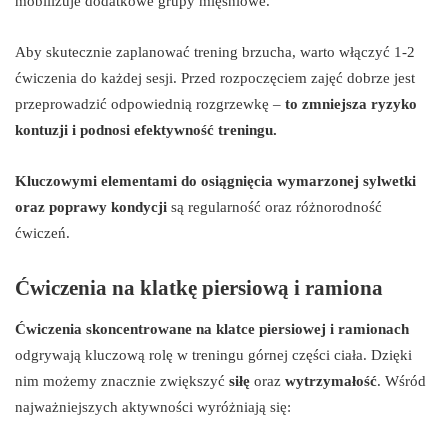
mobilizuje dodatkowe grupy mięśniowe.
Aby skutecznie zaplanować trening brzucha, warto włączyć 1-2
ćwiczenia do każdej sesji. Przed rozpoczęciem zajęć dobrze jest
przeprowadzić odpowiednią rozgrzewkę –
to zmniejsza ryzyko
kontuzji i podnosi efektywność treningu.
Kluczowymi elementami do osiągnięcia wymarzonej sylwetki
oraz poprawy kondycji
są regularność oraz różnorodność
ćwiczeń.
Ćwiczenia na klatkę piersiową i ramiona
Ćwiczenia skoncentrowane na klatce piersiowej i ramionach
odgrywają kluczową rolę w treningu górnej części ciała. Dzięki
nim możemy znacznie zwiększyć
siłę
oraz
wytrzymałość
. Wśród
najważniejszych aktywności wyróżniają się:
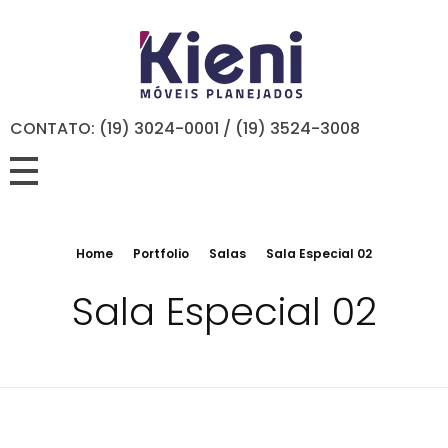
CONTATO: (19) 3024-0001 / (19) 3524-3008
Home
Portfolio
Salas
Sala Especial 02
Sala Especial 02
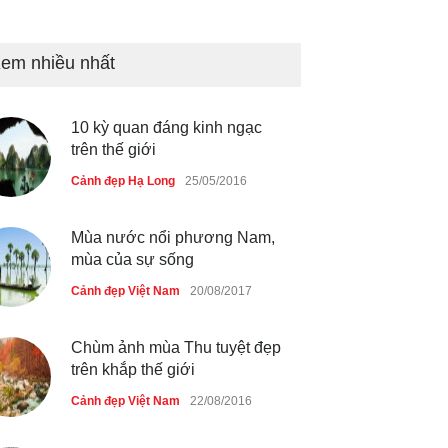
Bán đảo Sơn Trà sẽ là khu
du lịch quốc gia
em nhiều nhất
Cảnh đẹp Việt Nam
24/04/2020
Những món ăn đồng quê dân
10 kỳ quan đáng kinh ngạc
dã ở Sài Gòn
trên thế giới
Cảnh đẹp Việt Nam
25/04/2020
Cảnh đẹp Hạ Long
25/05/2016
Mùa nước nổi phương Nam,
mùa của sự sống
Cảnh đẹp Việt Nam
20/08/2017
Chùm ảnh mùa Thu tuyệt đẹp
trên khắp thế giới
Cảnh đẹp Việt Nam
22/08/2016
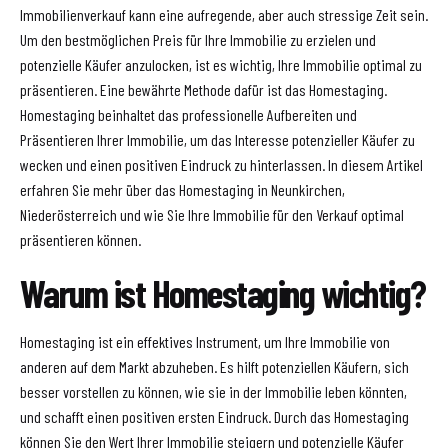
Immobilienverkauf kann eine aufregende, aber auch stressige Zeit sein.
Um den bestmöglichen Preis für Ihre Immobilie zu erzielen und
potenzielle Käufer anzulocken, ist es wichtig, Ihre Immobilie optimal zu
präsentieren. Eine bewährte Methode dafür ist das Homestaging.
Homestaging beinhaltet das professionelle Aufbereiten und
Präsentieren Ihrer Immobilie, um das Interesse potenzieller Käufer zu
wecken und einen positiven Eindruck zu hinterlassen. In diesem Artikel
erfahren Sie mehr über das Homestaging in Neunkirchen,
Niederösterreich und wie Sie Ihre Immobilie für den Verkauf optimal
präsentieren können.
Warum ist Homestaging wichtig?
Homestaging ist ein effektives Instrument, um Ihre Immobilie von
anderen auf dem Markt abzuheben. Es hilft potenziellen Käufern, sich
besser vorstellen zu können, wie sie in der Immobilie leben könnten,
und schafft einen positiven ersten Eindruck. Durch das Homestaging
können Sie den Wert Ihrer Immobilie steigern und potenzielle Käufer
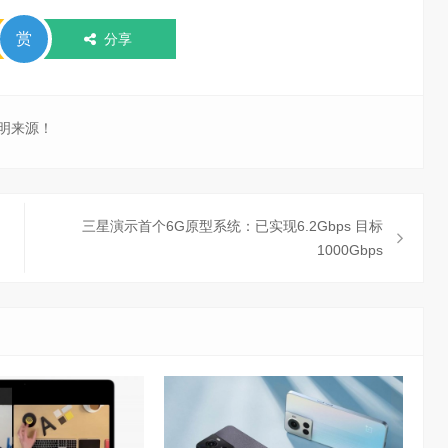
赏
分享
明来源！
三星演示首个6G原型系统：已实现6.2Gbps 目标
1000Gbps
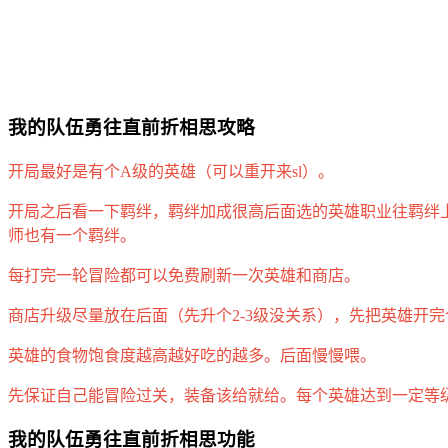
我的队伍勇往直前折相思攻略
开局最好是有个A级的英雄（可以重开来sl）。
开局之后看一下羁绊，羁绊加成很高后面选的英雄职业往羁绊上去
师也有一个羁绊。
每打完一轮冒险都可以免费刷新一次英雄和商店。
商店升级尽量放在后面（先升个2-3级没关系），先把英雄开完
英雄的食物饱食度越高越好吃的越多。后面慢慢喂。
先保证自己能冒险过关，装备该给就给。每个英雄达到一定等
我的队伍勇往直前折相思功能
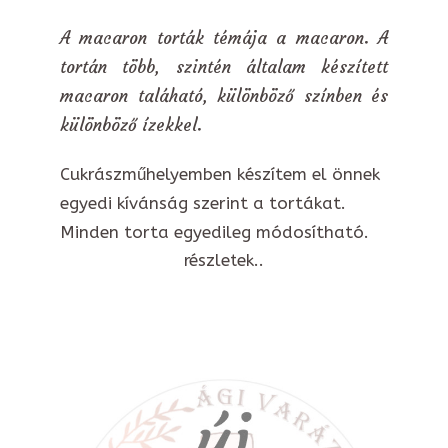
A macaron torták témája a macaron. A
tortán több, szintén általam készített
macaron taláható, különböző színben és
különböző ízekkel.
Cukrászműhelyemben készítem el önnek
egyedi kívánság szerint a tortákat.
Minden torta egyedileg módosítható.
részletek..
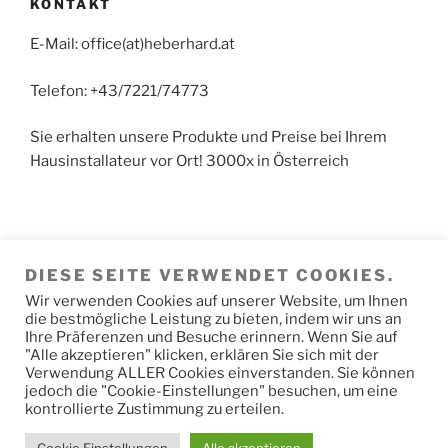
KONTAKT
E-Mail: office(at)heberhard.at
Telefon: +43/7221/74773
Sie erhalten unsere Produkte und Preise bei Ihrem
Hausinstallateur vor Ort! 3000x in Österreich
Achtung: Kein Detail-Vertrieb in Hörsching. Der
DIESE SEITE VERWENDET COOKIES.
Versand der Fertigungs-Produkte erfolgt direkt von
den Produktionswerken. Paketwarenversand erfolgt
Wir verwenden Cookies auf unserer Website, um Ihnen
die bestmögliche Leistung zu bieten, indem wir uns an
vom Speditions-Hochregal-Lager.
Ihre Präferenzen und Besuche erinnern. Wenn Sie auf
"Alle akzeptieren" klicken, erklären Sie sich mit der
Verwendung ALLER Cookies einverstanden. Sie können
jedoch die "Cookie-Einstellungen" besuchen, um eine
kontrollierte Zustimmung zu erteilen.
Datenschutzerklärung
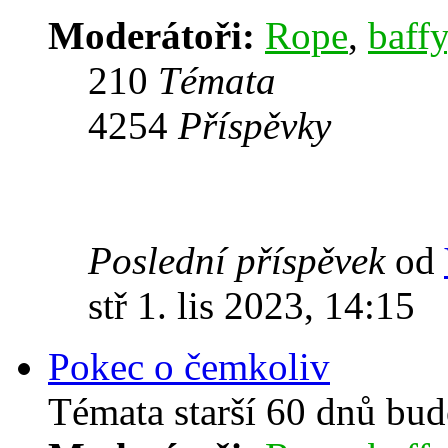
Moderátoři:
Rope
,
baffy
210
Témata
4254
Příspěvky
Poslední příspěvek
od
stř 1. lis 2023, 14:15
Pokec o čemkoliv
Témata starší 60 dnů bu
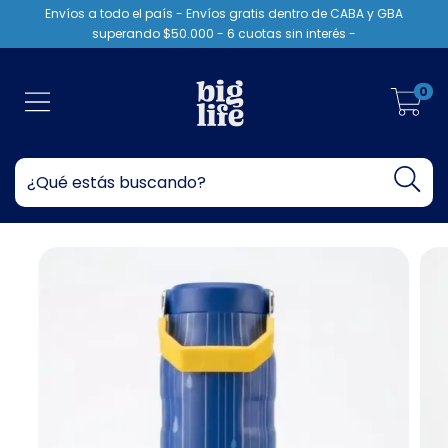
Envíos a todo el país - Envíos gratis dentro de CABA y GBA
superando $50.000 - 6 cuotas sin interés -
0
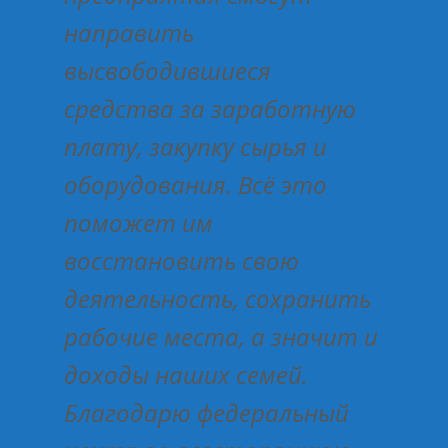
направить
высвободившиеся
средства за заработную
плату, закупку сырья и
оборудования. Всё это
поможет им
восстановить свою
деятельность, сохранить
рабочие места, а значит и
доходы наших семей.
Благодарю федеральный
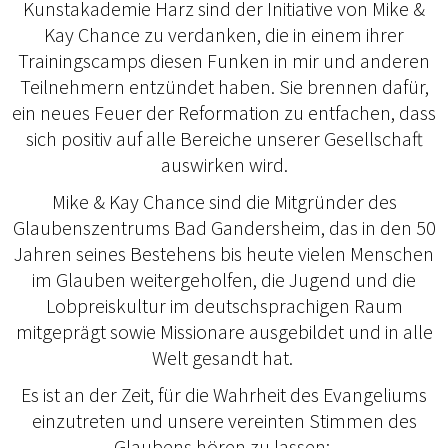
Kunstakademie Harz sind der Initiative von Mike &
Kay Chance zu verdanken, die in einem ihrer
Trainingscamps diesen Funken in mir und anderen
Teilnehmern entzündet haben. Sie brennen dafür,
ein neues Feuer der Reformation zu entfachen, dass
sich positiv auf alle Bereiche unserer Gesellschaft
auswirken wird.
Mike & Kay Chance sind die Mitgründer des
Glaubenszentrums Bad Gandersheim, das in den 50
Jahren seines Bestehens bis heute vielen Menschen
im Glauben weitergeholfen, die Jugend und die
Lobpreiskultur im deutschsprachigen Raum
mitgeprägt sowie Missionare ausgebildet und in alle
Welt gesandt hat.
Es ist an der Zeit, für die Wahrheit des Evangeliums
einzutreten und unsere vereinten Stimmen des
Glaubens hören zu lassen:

────────────────────────────────────────

#### What the exercise asks:
Return all lines in the data that include the word "treningu".

#### Completed task:
kontuzji i podnosi efektywność treningu.
odgrywają kluczową rolę w treningu górnej części ciała. Dzięki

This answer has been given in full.